Bill Gates better hurry up and build those "homegrown" nuclear reactors across the Pacific Northwest, because China is already on track to outpace the US in applying the newest generation of nuclear power technology to its respective power grid. Bloomberg reported Monday that the country took a significant step forward as its Hualong One reactor began loading fuel for the first time.
China National Nuclear Power company, a unit of China National Nuclear, the country's state-controlled nuclear authority, said Monday that fuel loading started at the Fuqing No. 5 reactor, the first to use the new technology, on Sept. 4. The company recently secured an operating license from the Ministry of Ecology & Environment. It's not clear when the reactor might restart.
As Bloomberg explains, China is on track to develop the new nuclear technology without any help from the US, and Beijing has abruptly ended a three-year freeze to move this $10 billion project to build more of these reactors across China.
Hualong One development is being closely watched in the battle for the nation’s next-generation nuclear power systems.
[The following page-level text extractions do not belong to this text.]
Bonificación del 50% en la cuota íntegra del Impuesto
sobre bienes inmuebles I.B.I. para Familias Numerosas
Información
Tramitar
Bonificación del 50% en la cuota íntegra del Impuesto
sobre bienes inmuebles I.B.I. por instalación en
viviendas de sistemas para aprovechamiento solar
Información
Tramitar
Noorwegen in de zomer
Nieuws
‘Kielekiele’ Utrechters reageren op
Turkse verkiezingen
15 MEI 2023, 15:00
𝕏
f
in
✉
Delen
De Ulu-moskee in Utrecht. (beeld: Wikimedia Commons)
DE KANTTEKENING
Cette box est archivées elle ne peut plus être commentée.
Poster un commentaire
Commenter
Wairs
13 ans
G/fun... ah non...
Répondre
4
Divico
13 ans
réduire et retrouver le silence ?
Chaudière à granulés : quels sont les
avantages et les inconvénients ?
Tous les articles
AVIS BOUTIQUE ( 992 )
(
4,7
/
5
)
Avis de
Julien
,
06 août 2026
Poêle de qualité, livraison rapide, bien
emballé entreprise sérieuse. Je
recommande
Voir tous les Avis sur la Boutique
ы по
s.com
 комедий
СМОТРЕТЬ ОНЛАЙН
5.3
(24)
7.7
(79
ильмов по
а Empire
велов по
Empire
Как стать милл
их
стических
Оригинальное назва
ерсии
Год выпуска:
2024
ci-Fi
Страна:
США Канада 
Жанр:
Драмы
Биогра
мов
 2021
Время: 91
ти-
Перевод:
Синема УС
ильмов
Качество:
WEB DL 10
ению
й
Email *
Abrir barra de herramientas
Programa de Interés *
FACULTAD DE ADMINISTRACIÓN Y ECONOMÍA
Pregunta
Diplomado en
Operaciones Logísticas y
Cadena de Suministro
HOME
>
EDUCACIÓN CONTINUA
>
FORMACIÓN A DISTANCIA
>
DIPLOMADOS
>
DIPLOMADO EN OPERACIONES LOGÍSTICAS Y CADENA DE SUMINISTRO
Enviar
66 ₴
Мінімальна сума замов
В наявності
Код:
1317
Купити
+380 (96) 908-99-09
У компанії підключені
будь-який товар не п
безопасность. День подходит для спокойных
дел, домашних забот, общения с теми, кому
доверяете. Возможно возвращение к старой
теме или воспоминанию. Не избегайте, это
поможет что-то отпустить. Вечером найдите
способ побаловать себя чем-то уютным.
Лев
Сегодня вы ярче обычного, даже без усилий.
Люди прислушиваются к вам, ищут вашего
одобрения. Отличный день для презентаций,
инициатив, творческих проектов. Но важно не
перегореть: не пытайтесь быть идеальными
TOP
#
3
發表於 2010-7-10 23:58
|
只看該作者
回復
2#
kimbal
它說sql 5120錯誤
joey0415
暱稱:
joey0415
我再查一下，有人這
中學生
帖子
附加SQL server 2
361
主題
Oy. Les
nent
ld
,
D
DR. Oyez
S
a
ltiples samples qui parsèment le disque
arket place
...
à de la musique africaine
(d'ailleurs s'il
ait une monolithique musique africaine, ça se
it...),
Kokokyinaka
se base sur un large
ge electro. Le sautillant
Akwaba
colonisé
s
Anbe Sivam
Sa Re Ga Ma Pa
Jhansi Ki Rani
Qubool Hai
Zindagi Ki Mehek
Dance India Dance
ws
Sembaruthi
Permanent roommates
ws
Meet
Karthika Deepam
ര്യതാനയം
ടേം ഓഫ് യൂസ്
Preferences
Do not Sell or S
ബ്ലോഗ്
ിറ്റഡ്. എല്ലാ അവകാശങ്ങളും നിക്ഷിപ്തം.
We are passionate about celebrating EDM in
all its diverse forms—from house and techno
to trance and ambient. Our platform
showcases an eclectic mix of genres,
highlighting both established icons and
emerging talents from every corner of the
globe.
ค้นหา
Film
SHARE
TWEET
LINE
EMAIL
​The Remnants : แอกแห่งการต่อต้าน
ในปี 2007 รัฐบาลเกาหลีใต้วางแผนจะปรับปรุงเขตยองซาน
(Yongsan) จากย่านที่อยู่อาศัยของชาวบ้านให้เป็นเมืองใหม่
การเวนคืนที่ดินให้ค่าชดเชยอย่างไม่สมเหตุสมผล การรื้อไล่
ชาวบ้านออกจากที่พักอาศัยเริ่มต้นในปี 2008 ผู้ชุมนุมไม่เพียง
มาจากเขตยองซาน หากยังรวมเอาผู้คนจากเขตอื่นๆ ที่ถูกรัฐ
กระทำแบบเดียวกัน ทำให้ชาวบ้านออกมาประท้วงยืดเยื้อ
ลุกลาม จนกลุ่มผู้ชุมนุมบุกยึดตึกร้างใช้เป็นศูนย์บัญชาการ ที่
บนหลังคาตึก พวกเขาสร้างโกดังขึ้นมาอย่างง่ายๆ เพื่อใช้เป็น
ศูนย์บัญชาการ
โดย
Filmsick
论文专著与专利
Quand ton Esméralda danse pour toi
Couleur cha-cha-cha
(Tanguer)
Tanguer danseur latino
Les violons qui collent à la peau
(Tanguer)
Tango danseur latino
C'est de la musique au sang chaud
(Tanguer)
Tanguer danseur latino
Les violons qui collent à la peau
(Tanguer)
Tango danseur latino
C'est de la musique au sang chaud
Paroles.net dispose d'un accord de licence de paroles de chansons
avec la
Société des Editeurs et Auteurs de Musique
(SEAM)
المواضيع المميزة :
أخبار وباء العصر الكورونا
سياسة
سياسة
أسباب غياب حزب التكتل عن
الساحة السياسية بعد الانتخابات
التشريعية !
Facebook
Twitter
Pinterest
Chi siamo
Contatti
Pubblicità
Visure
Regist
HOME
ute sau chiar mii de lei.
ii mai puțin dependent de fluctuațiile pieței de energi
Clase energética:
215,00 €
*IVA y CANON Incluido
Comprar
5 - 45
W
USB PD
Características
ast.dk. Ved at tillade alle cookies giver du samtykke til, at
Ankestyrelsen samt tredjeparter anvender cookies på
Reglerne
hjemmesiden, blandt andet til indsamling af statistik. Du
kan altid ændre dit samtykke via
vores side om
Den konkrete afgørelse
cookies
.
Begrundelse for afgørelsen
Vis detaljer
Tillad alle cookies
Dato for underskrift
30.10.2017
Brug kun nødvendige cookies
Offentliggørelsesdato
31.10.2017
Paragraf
Its success could mean a nuclear revival in China that would have little to do with western developers including Westinghouse Electric Co. from the U.S. and France’s Electricite de France SA.
China had almost 49 gigawatts of nuclear power installed as of 2019 and should get into the mid-fifties this year. GlobalData Plc predicts it will pass France as the world’s No. 2 nuclear generator in 2022 and claim the top spot from the U.S. four years after that.
Beijing gave the green light to four Hualong One reactors last year in a clear sign of support, ending a three-year freeze on new approvals caused by the government’s consideration of different technologies and the ongoing trade dispute with the U.S. Two more projects that will use Hualong One designs, with a combined cost of $10 billion, were approved last week.
The country started up the world’s first next-generation reactors in 2018, including four AP1000 units designed by Westinghouse as well as a project using EDF’s EPR technology.
Bill Gates is going to need to step on it if he hopes to keep the US power grid one step ahead of China while helping to make "fossil fuels extinct" at the same time by positioning nuclear power as a 'supplement' to renewables.